◆ EXERCISE ◆
Report how many lines in the entries below hold the word "Backup". Your answer is that number alone.

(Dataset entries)
········

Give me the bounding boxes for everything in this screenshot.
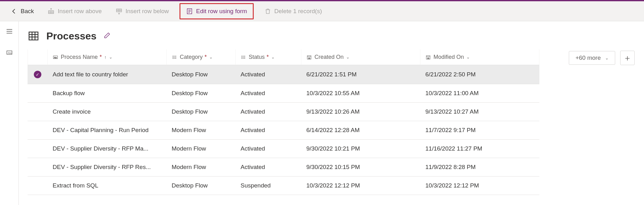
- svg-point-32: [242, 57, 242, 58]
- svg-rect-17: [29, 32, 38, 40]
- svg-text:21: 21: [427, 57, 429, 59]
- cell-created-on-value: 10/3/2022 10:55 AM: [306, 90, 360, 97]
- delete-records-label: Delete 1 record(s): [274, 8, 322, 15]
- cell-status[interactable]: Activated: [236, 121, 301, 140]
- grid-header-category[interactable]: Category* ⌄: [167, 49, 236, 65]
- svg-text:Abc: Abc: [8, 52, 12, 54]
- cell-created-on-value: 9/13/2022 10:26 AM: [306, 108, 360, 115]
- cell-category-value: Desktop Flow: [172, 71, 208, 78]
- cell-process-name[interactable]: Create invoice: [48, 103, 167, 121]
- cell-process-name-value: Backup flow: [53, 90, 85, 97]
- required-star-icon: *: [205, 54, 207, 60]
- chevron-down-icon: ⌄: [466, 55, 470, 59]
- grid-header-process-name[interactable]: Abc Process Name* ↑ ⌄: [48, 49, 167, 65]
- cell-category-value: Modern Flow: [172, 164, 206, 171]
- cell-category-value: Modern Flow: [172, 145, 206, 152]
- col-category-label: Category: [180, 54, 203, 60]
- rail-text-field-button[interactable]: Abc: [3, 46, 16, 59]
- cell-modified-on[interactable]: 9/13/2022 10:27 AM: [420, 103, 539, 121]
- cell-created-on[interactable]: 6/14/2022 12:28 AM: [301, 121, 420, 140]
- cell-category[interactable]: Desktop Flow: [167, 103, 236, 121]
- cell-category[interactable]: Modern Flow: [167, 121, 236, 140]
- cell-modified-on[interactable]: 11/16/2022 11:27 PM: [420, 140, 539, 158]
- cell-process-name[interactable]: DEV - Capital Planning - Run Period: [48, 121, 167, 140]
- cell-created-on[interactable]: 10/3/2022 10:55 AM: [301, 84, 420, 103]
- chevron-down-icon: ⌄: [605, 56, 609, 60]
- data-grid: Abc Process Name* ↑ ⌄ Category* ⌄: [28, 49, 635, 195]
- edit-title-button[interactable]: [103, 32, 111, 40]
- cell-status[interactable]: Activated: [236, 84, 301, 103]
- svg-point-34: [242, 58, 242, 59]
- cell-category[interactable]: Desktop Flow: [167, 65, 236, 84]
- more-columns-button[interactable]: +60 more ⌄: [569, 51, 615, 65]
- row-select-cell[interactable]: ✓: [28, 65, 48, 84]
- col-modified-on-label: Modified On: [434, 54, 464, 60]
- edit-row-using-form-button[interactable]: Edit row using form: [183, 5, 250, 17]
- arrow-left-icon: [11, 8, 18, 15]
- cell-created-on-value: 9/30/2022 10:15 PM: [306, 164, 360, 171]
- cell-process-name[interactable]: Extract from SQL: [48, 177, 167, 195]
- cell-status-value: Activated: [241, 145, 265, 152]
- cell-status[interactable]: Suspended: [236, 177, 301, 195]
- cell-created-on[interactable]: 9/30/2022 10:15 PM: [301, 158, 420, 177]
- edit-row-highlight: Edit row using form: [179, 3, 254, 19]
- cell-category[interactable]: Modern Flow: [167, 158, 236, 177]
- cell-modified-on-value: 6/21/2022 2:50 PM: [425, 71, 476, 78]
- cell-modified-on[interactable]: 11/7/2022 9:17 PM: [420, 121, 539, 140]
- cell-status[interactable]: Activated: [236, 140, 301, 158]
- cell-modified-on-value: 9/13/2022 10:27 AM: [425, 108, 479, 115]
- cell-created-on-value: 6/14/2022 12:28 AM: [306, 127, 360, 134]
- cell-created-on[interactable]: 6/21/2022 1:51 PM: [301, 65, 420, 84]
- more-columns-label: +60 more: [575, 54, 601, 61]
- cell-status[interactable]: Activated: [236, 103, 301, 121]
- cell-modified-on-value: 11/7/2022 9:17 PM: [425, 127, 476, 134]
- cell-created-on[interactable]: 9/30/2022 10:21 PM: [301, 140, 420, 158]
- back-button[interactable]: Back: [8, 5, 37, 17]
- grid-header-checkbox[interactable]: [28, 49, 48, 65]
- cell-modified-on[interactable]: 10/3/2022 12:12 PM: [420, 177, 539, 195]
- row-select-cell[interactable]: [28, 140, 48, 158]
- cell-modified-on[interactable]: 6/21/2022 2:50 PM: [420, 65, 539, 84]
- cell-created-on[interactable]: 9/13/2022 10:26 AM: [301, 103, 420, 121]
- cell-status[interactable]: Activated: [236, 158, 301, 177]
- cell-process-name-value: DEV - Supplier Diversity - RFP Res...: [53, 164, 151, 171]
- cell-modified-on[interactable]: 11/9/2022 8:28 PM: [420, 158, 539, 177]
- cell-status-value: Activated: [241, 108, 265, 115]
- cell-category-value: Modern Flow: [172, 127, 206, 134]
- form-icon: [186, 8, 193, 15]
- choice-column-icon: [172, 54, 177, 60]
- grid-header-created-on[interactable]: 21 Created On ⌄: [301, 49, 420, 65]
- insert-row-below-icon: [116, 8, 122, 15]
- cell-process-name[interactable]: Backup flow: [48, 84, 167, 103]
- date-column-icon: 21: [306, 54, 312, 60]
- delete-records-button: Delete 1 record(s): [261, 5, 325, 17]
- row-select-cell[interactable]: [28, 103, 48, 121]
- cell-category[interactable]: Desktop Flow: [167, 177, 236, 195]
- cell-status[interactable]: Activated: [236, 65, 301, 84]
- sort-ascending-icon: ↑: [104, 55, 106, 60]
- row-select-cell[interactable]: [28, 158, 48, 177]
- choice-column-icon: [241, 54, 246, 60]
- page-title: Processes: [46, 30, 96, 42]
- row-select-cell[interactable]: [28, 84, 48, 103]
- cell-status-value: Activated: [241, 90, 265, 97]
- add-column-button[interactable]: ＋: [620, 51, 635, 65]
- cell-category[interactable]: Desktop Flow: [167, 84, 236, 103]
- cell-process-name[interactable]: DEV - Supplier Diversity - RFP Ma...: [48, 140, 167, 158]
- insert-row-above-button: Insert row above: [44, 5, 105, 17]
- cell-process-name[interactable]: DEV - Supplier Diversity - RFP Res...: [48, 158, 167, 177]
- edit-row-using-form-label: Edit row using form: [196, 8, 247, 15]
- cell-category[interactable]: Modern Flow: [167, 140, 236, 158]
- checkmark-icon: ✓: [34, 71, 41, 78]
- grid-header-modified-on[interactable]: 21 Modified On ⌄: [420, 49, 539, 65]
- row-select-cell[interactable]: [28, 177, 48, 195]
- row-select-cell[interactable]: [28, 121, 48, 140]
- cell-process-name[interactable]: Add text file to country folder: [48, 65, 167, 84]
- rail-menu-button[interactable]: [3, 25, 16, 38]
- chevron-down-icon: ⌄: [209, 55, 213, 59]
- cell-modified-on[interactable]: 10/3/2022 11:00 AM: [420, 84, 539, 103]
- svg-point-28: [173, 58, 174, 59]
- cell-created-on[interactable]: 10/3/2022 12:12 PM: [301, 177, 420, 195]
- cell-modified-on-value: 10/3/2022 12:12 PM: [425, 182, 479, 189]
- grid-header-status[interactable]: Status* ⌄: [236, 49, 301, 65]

········

◆ EXERCISE OUTPUT ◆
2